When plagues collide

Individually, unchecked HIV and Mycobacterium tuberculosis are sufficient to cripple whole communities, eroding society at many levels. Together, they represent epidemics of huge proportion, as Professor Gary Maartens outlined in his inaugural lecture last week, When Plagues Collide: HIV and Tuberculosis.

Maartens is surprisingly upbeat for someone who works at the interface of these diseases where tuberculosis accelerates the progression of HIV and the patient's risk of developing a new AIDS illness by as much as 60%.

But he finds the field "exciting and fascinating". Appointed to the Chair of Clinical Pharmacology in 2004, succeeding Professor Peter Folb, Maartens is a dyed in the wool researcher.

He and collaborator Dick Chaisson of the John Hopkins University in Baltimore were recently awarded an R01 grant by the National Institutes of Health. They are working to understand the adherence by HIV-positive patients to their medication, using Direct Observed Therapy (DOT), with the aid of patient-nominated sponsors.

His inaugural lecture, however, gave a tour of HIV and TB from a broader, more personal perspective.

"TB has always been a very common problem for Africans and was the leading cause of death on the continent, even before HIV entered the picture."

Tuberculosis levels were pretty much under control until a surge in the 1980s. By the 1990s, rates were climbing, particularly in eastern and southern Africa. Now, the rates are soaring, mainly due to the rise of HIV.

"In South Africa, the case load has increased three to six fold, a difficult situation when the country's health care professionals are leaving in droves and the system is overburdened," Maartens said.

Over six million South Africans are infected with HIV and the risk of getting TB grows exponentially as the immune system declines.

The HIV pandemic presents a massive challenge to global TB control. Not only does HIV increase the risk of reactivating latent tuberculosis infection, it also increases the risk of rapid TB progression soon after infection or reinfection.

"This epidemic is not confined to short-lived outbreaks, like the Marburg virus, or haemorrhagic fever, in a north Angolan town. It is not something that is measured in months but in years," Maartens reflected.

A Medical Research Council study published in 2003 showed 63% of patients with TB were infected with HIV. This figure was over 80% in KwaZulu-Natal and 30% to 40% in the Western Cape.

The mortality of untreated HIV-associated TB is very high, with many patients dying within a few months.

The HIV/TB interface also makes TB more difficult to diagnose. Usually, a simple and inexpensive sputum test would suffice. But with the HI virus playing havoc with the immune system, the results sometimes come up negative. And with HIV, the pace at which TB symptoms develop is faster.

In a normal picture, 2 to 3% of patients develop primary TB after being exposed to bacteria. Most people, around 97%, have what is called latent TB infection; we've been exposed to the virus but we don't develop symptoms. Seven percent of people have what is called reactivation TB.

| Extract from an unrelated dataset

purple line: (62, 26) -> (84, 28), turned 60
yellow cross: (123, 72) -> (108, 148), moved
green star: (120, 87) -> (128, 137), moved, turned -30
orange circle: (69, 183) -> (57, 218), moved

With HIV, the collision factor between the plagues becomes startlingly evident. Primary infection rates rise to 30%. The 7% lifetime risk becomes an annual 10% risk, compounding the picture.

To complicate things, anti retroviral and TB treatments interfere with one another, affecting the way the body metabolises drugs.

"Anti retrovirals are broken down very quickly in the body, which results in the patient absorbing a low level of the drug."

There is also the complication of shared toxicity between the drugs used to treat TB and HIV. Some drugs interact, reducing efficacy and resulting in reduced drug activity.

"To make life fun, some can induce activity, others can reduce it," Maartens added.

People with HIV are also at high risk of dying from other opportunistic infections during the six to eight months of TB treatment.

"They die with TB rather than from TB," Maartens commented.

But there is no doubting the efficacy of anti retrovirals, which make the biggest impact among patients with HIV.

"A Khayelitsha community study showed that a regimen of anti retrovirals reduced the incidence of TB in HIV-positive patients by 59%."

The magic word, however, is adherence.

"Adherence is important in all therapies, but even more so with anti retrovirals. Anything below an 80% adherence rate spells bad news and even deaths through TB," Maartens noted.

Plagues and medication aside, there are also peculiar human factors at play in the treatment of TB and HIV. Health care workers, Maartens explained, belonged to different camps, embodying markedly different "cultures".

"The health care workers dealing with TB tend to be very community-oriented. It's a system based on nursing care, a culture very resistant to change. For HIV, health care is based on a greater component of individual care. It is patient-centred, focused on human rights, with lots of drugs and regimens, and characterised by rapid treatment changes.

"We have a long way to go before the two cultures can meet to stop the epidemics clashing."

(The next inaugural lectures will be presented by Professor Richard Hift of the Clinical Skins Centre on September 21, and Professor Raj Ramesar, Department of Clinical Laboratory Sciences in the Division of Human Genetics, on September 28.)